Files

T

William Valentin ea452886f3 feat(npu): add dry-run classifier router prototype

2026-06-04 13:07:51 -07:00

13 KiB

Raw Permalink Blame History

OpenVINO NPU classifier/router dry-run contract

Status: specification for dry-run prototype refresh Target port: 127.0.0.1:18819 Owner context: Atlas/Hermes local assistant sidecar evaluation

This service is an advisory classifier for Atlas/Hermes automation hints. It may suggest labels such as tool-needed, memory-candidate type, urgency, workflow category, and safety-confirmation-required, but it must not make or enforce live routing, memory, tool, or safety decisions without a separate explicit approval from Will.

Recommended model and runtime

Recommended v1 runtime: small local Python HTTP/CLI service backed by the existing OpenVINO NPU embeddings service on 127.0.0.1:18817.

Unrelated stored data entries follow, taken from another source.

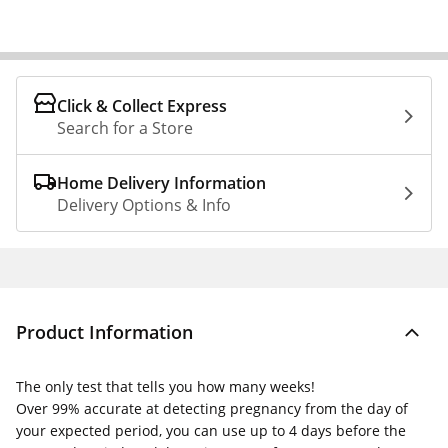
Click & Collect Express
Search for a Store
Home Delivery Information
Delivery Options & Info
Product Information
The only test that tells you how many weeks!
Over 99% accurate at detecting pregnancy from the day of
your expected period, you can use up to 4 days before the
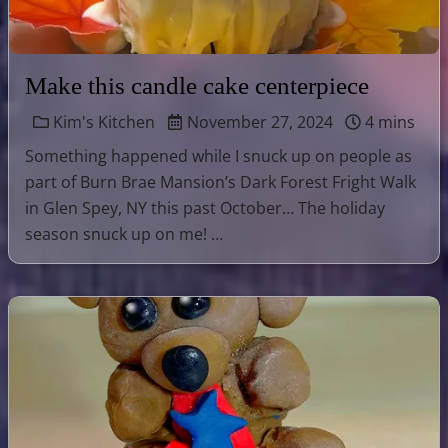
Make this candle cake centerpiece
Kim's Kitchen
November 27, 2024
4 mins
Something happened while I snuck up on people as
part of Burn Brae Mansion’s Dark Forest Fright Walk
in Glen Spey, NY this past October… The holiday
season snuck up on me! …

Recommended v1 model shape:

Primary signal: bge-base-en-v1.5-int8-ov embeddings from the live embeddings service.
Classifier layer: inspectable deterministic rules plus cosine similarity against curated synthetic/prototype utterances.
Model label: bge-base-en-v1.5-int8-ov/prototype-router-v0.
Device proof: request-level npu_busy_delta_us from :18817 plus direct sysfs before/after reads from /sys/class/accel/accel0/device/npu_busy_time_us.

Why this is preferred for the dry run:

It reuses the already-live NPU embeddings path rather than adding a second model conversion/runtime dependency before contract validation.
Rules and prototypes are transparent enough for safety-sensitive routing hints; a reviewer can inspect why a message was labeled.
It avoids fine-tuning or training on private Atlas/Hermes transcripts.
It keeps the service small, localhost-only, and easy to start/stop during smoke tests.
It produces NPU activity through the embeddings path while making clear that final decision logic remains advisory.

Defer a dedicated NPU sequence-classification model such as TinyBERT/MiniLM until the dry-run labels and thresholds have been evaluated against synthetic fixtures and explicitly-approved non-private examples. If pursued later, use OpenVINO Runtime/Optimum export with fixed input shapes suitable for NPU, and keep the rule layer for safety gates.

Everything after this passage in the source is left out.